Asia Grain Outlook on Monday: Soy, corn may fall more; watching weather

 

 

Soy and corn are prone to further downside due to supply expectations, despite bullish U.S. export sales data, but weather conditions in South America in February are critical to crops there and could swing the market the other way.

 

"They (soy and corn prices) could fall further.
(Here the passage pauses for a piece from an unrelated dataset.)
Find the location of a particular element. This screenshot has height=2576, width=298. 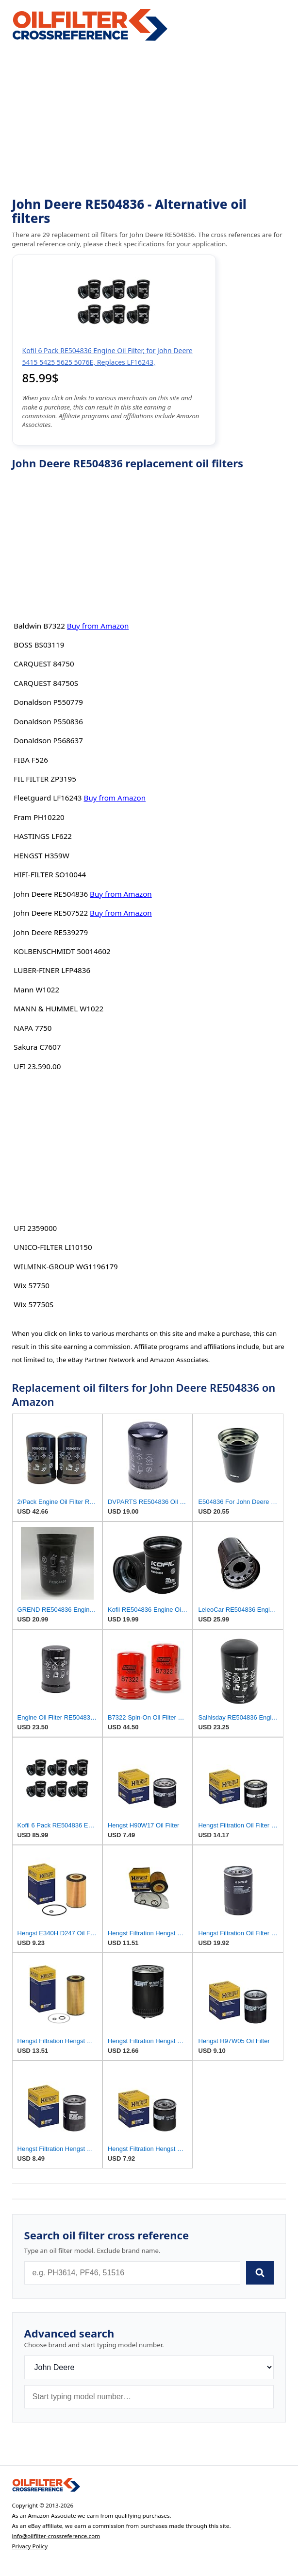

The USDA (crop output) reports issued in early January were too bearish," said Genichiro Higaki, head of the proprietary fund management team at Sumitomo Corp. in Tokyo.

 

March soy futures traded on the Chicago Board of Trade have fallen 9% so far this year, and were trading steady at US$9.52 a bushel as of 0747 GMT. March corn futures have lost 12% from the start of the year, and were up 0.5% at US$3.66/bushel.

 

Higaki pegged support for the benchmark soy and corn futures at US$9/bushel and US$3.50/bushel, respectively.

 

Export sales data released Friday by the U.S. Department of Agriculture showed weekly soy export sales at a net 990,600 tonnenes for the week ended Jan. 14, with 929,600 tonnenes sold for delivery in 2009-10 marketing year, better than the high end of trade expectations.

 

Weekly corn sales topped 1.6 million tonnenes, a marketing-year high, the USDA said.

 

Despite the bullish data, analysts said the overall bearish supply-demand picture, coupled with fund selling triggered by the slides in crude oil and equities on Friday, weighed on the grains.

 

"The theme (of soy) this year will be record-high global production," Barclays Capital said in a research note last week.

 

The previously positive view on corn on the back of improving demand this year had also been tempered by a significant upward revision in the U.S. crop, it said.

 

However, as weather conditions in February are critical to the growth of the crops in South America, prices will be very sensitive to weather developments there, and this could offer upside potential, Higaki said.